Collarspace.com

Hey there, I've been out of the lifestyle for a couple of years and recently made the decision to look for a submissive partner after realizing that "this" was a big part of what is missing in my life. At 38 I'm at the point where I'm seriously looking for a monogamous partner - someone who enjoys the lifestyle but isn't in it just for the sex. I believe part of the pleasure of the lifestyle is in the relationship between myself and my sub. I like to have conversations beyond the "do this, kiss that, suck this" - that's fun and all but seriously, we don't live in a fantasy world where we just do the BDSM stuff or whatever without paying attention to our partner's feelings, wants, desires etc. So Me:

I have a great job, friends, have hobbies and basically do what I want, when I want to. I think I'm reasonably attractive, fun, amazing sense of humour and generally like to laugh and make others laugh.
What I'm not is an asshole Dom who expects to much too soon. The challenge of a BDSM relationship is that you need to focus on the relationship side as well as the BDSM side. It's a challenging dynamic to achieve - perhaps that why it's so difficult to make it last. So You: You need to be fun.
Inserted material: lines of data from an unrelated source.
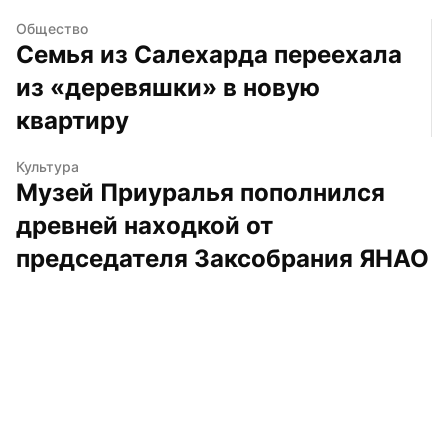
Общество
Семья из Салехарда переехала 
из «деревяшки» в новую 
квартиру
Культура
Музей Приуралья пополнился 
древней находкой от 
председателя Заксобрания ЯНАО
I like to laugh and yes, I can be 100% serious but the laughing part is essential to having a sane, normal relationship outside of the slaps and tickles part. You need to be open, part of the lifestyle is a willingness to explore sexuality. I believe having limits is important but in the context of a safe and fun BDSM relationship willingness to explore each other is a huge part. Other than that, let's chat first - see if there is potential, mutual attraction and that neither one of us is crazy - well, I know I'm not crazy and I'll let you know if you are!